--- Instructions for the task ---
Could the data below be retyped exactly, without its pictures?

***** Supplied entries *****

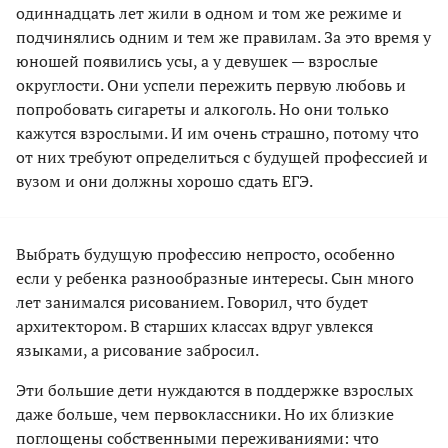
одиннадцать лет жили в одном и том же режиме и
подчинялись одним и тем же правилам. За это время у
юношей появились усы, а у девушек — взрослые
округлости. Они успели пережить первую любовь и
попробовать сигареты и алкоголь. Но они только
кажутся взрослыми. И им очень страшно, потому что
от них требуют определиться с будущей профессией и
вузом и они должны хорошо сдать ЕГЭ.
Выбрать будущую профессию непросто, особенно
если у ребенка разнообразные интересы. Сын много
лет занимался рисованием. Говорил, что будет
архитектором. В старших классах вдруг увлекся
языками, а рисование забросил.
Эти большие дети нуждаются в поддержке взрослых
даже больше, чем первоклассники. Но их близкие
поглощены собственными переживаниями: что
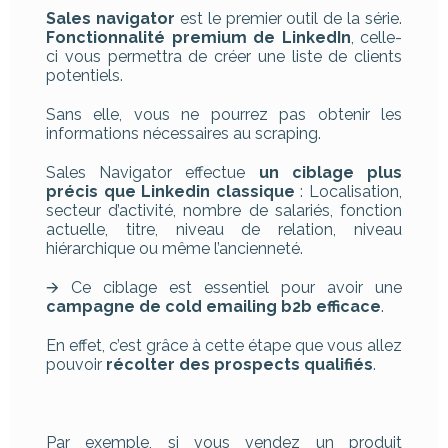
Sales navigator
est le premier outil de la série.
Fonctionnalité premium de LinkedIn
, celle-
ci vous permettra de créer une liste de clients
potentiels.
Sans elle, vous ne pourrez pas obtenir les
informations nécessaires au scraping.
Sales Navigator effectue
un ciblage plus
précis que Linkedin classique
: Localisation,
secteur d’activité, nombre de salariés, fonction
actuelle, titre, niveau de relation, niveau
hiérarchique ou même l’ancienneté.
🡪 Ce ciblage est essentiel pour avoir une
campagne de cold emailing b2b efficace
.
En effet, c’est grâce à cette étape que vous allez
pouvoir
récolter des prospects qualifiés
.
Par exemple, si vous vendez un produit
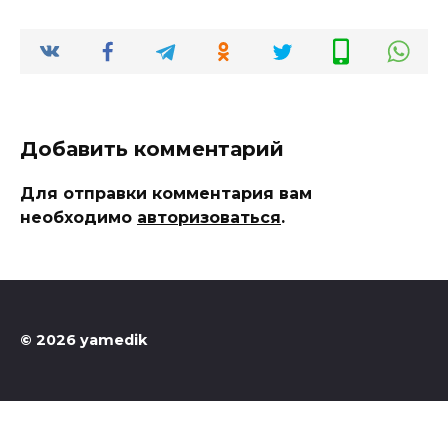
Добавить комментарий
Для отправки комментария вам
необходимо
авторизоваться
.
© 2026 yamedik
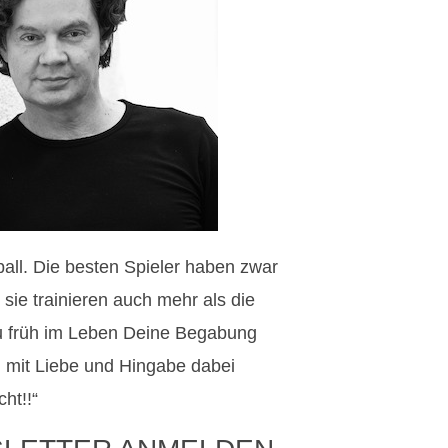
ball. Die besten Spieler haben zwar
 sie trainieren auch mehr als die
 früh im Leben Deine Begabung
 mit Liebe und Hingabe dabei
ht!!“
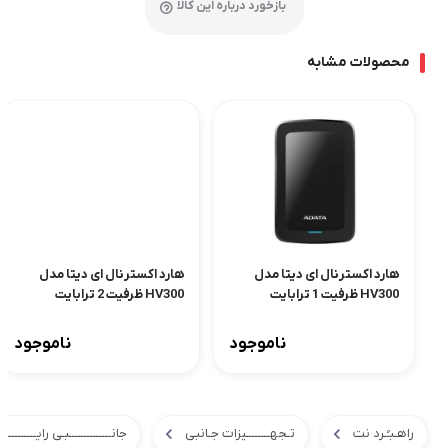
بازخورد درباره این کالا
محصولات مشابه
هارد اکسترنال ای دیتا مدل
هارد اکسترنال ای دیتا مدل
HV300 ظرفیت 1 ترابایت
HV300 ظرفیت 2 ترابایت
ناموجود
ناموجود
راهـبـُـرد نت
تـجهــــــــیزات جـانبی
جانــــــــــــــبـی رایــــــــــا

*****

--- Solution for this task ---
одиннадцать лет жили в одном и том же режиме и
подчинялись одним и тем же правилам. За это время у
юношей появились усы, а у девушек — взрослые
округлости. Они успели пережить первую любовь и
попробовать сигареты и алкоголь. Но они только
кажутся взрослыми. И им очень страшно, потому что
от них требуют определиться с будущей профессией и
вузом и они должны хорошо сдать ЕГЭ.
Выбрать будущую профессию непросто, особенно
если у ребенка разнообразные интересы. Сын много
лет занимался рисованием. Говорил, что будет
архитектором. В старших классах вдруг увлекся
языками, а рисование забросил.
Эти большие дети нуждаются в поддержке взрослых
даже больше, чем первоклассники. Но их близкие
поглощены собственными переживаниями: что
Sales navigator
est le premier outil de la série.
Fonctionnalité premium de LinkedIn
, celle-
ci vous permettra de créer une liste de clients
potentiels.
Sans elle, vous ne pourrez pas obtenir les
informations nécessaires au scraping.
Sales Navigator effectue
un ciblage plus
précis que Linkedin classique
: Localisation,
secteur d’activité, nombre de salariés, fonction
actuelle, titre, niveau de relation, niveau
hiérarchique ou même l’ancienneté.
🡪 Ce ciblage est essentiel pour avoir une
campagne de cold emailing b2b efficace
.
En effet, c’est grâce à cette étape que vous allez
pouvoir
récolter des prospects qualifiés
.
Par exemple, si vous vendez un produit
Добавить комментарий
Для отправки комментария вам
необходимо
авторизоваться
.
© 2026 yamedik
ball. Die besten Spieler haben zwar
 sie trainieren auch mehr als die
 früh im Leben Deine Begabung
 mit Liebe und Hingabe dabei
ht!!“
بازخورد درباره این کالا
محصولات مشابه
هارد اکسترنال ای دیتا مدل
هارد اکسترنال ای دیتا مدل
HV300 ظرفیت 1 ترابایت
HV300 ظرفیت 2 ترابایت
ناموجود
ناموجود
راهـبـُـرد نت
تـجهــــــــیزات جـانبی
جانــــــــــــــبـی رایــــــــــا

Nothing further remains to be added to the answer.